This reminds me of this rumour about how someone used tinder to triangulate opponent units during an exercise and arty them to shit. Supposedly Finns outwitting Norwegians, but is a anon text so who knows: https://imgur.com/gallery/bySUH

csiegert|5 years ago

Reminds me of a story I heard: In a conflict, Russia sent SMS to the mothers of Ukrainian(?) soldiers, informing them of their son’s death (pretending to be the Ukrainian government/military). The mothers, distraught, called their son’s cellphone. The increased, clustered cellphone activity near the frontline gave away the unit positions. Shortly after, Russian bombs dropped.

skocznymroczny|5 years ago

"Hot missile silos in your area are waiting for you"

Spooky23|5 years ago

There have been alot of stories about stuff like this. One of the public ones I remember was if you were looking for US forces in unusual places, you'd find their running paths on Strava.

emilfihlman|5 years ago

Yeah that'd be Finns and Exercise Trident Juncture 2018

Foxboron|5 years ago

A bit context on NRKbeta from their website.

"NRKbeta is NRKs sandbox for technology and media.

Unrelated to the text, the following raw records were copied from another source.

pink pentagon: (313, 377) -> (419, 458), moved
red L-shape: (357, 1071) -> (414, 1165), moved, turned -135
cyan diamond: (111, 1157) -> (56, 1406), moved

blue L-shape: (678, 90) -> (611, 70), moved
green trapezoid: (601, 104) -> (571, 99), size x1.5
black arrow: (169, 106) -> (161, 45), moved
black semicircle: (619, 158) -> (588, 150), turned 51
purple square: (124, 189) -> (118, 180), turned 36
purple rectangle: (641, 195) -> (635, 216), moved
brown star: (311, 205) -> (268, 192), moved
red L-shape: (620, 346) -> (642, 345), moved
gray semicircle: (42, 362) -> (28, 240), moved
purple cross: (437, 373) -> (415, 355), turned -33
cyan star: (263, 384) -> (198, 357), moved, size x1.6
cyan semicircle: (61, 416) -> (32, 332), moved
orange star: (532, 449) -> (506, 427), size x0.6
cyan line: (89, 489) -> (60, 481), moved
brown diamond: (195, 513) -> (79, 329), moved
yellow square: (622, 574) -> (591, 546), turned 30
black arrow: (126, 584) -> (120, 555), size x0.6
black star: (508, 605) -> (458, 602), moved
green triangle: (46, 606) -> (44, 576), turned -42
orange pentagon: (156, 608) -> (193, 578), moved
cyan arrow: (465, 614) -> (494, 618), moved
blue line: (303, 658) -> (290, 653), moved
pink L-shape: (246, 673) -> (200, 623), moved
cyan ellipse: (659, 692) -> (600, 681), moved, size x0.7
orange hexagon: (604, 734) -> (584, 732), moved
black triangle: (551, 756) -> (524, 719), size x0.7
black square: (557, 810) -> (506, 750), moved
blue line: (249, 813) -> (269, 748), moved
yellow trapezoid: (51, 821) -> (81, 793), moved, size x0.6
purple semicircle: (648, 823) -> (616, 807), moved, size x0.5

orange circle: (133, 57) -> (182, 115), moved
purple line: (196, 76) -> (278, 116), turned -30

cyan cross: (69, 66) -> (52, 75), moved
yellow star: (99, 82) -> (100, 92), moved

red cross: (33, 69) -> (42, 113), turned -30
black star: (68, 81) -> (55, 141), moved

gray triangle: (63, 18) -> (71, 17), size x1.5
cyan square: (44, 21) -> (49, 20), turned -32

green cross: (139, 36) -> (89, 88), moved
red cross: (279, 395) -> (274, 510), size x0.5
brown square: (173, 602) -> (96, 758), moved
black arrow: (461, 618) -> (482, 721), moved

We write about media, the internet and new technology with a focus on you as the user, and what we at NRK do in this field. We call it a sandbox because we want to test things out, be curious and find out how things change. And bring you, the users, with us on this journey."

https://nrkbeta.no/

EDIT:

I also think it's important to contextualize this journalism with the current debate around the Norwegian contact tracing application.

The application has been heavily criticized for the collection of GPS data for research usage and track behaviour when new guidelines are announced. They claim this data is going to be "anonymized", but alter clarified it would only be "pseudonomized".

It is also unclear if the data collected is going to be deleted in December, when the app is set for deletion by the current regulation from Stortinget.

hhjinks|5 years ago

They picked a dumb name. As a Norwegian, I was under the impression that they've actually got a beta version of some supposed new site functionality for the longest time.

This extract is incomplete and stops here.